When SpaceX successfully launched its first Falcon Heavy booster Tuesday (Feb. 6) from the same Florida pad used by NASA's Apollo missions, the company claimed the title for the most powerful rocket. And for some companies, that might be a year-defining feat.But SpaceX and its CEO, Elon Musk, have a lot more coming this year, including launching astronauts on its crewed Dragon spacecraft and preparing its Big Falcon Rocket (BFR) for potential tests in 2019.

SpaceX's Falcon Heavy can launch up to 141,000 lbs. (64 metric tons) of payload into orbit, and sent Musk's Tesla Roadster on a deep-space ride toward the asteroid belt when the rocket blasted off from Pad 39A at NASA's Kennedy Space Center in Cape Canaveral, Florida, Tuesday. That lift capacity allows SpaceX to launch heavier satellites into low Earth orbit, or reach higher geostationary orbits used by some satellites to keep station over the same part of Earth.

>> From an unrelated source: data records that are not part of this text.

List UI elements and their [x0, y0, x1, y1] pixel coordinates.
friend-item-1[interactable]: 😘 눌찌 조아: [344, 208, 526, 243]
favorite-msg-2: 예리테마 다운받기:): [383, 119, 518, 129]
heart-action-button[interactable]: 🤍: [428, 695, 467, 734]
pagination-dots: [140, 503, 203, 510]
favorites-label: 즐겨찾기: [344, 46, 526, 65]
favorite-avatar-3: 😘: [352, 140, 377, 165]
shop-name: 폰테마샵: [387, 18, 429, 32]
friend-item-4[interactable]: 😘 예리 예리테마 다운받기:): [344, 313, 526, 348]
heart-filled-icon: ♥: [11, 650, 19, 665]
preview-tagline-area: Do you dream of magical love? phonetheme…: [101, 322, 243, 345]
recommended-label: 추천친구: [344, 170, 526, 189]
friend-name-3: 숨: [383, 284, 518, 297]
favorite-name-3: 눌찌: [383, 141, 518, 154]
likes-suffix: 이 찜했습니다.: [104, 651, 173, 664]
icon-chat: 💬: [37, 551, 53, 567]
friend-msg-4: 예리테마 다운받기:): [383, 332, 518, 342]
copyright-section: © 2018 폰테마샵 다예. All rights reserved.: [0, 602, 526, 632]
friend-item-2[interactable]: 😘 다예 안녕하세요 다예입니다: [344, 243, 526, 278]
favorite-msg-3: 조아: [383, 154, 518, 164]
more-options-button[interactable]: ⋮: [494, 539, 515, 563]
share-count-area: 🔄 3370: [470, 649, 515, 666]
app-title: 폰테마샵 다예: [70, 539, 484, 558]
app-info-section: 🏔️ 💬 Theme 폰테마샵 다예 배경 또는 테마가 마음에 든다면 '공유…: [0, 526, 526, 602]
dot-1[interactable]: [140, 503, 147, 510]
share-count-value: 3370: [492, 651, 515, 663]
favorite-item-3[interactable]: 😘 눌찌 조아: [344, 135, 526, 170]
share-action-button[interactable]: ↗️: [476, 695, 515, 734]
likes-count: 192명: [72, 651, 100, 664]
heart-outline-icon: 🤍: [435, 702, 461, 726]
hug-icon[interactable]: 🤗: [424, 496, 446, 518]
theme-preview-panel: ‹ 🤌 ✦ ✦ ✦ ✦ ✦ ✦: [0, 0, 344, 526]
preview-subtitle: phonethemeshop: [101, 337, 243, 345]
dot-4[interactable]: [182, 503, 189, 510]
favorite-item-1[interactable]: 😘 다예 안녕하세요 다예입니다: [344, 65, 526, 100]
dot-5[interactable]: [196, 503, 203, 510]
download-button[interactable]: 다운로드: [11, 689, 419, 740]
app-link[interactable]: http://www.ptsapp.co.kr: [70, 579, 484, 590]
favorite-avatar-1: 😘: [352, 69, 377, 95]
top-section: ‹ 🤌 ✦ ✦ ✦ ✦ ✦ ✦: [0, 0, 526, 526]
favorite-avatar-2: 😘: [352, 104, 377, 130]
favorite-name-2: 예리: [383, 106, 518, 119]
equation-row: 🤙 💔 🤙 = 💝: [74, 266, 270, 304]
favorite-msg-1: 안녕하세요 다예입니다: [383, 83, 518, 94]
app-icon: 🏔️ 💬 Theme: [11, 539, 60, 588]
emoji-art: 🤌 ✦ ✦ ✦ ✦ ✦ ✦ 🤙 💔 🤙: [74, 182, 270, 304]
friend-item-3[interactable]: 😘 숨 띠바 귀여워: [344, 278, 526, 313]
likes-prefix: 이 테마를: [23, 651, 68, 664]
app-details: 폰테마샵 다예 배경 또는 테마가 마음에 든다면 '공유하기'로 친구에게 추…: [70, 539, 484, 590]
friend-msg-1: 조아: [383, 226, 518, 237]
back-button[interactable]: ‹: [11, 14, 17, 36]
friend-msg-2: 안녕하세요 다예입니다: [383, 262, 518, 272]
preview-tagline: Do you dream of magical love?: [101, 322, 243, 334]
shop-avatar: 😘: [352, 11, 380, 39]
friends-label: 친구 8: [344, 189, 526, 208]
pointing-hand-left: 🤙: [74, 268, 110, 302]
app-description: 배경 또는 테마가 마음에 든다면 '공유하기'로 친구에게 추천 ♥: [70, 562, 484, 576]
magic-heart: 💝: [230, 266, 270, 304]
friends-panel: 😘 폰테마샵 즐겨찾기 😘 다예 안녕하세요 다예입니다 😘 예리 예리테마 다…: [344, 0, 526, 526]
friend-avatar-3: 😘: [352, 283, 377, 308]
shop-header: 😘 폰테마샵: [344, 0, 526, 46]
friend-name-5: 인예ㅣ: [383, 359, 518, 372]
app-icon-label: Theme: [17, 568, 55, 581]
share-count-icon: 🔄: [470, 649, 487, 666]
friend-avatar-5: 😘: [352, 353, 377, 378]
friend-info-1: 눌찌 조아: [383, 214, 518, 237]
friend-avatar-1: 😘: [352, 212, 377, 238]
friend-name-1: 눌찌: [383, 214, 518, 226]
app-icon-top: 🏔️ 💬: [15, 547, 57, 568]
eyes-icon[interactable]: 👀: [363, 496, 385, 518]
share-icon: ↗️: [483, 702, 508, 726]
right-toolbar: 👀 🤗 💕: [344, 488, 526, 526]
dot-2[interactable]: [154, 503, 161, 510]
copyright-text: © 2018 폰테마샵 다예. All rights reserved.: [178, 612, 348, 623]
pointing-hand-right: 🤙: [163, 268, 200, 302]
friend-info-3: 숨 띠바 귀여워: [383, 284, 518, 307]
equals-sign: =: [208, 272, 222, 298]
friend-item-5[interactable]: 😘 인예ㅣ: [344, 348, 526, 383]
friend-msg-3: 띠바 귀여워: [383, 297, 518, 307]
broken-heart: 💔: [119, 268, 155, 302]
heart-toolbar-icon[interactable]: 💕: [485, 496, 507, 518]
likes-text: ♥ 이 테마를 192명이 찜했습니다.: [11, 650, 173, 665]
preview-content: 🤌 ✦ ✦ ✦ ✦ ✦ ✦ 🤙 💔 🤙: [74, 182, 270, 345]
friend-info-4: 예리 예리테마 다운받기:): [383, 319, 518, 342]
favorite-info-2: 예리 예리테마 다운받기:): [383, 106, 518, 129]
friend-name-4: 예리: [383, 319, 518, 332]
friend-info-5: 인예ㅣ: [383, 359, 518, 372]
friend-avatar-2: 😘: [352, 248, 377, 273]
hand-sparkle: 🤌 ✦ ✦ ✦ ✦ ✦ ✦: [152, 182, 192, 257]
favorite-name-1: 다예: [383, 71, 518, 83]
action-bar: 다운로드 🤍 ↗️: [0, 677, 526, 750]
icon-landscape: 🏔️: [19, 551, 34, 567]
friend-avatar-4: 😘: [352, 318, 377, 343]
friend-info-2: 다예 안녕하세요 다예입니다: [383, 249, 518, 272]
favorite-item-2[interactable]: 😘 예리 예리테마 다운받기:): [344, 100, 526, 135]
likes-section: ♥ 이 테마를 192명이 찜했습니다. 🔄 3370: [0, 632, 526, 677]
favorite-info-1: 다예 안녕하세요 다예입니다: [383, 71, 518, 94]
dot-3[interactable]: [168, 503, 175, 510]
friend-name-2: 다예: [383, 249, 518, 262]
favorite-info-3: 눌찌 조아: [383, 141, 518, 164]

SpaceX advertises Falcon Heavy flights for $90 million a launch. The Delta IV Heavy, meanwhile, can launch 32 tons (29 metric tons) into orbit and costs between $300 million and $500 million per flight, according to Tommy Sanford, executive director of the Commercial Spaceflight Federation, told Space.com before the launch. That's a potentially huge cost savings.

So that's a big year for SpaceX, with potentially more big years to come. And it's all happening as the company continues its traditional Falcon 9 rocket launches for midsize satellite missions and NASA cargo deliveries to the International Space Station.

The Falcon Heavy debut was SpaceX's third launch of 2018, following two Falcon 9 missions in January that launched the mysterious Zuma payload for the U.S. government and the GovSat-1 communications satellite.

The next mission to fly will be a Falcon 9, launched from Vandenberg Air Force Base, carrying the Paz satellite for the Spanish company Hisdesat. That mission is targeted for Feb. 17, according to Spaceflight Now, and could be followed on Feb. 22 with the launch of another Falcon 9 from Cape Canaveral Air Force Station carrying the Hispasat 1F communications satellite for Spain's Hispasat.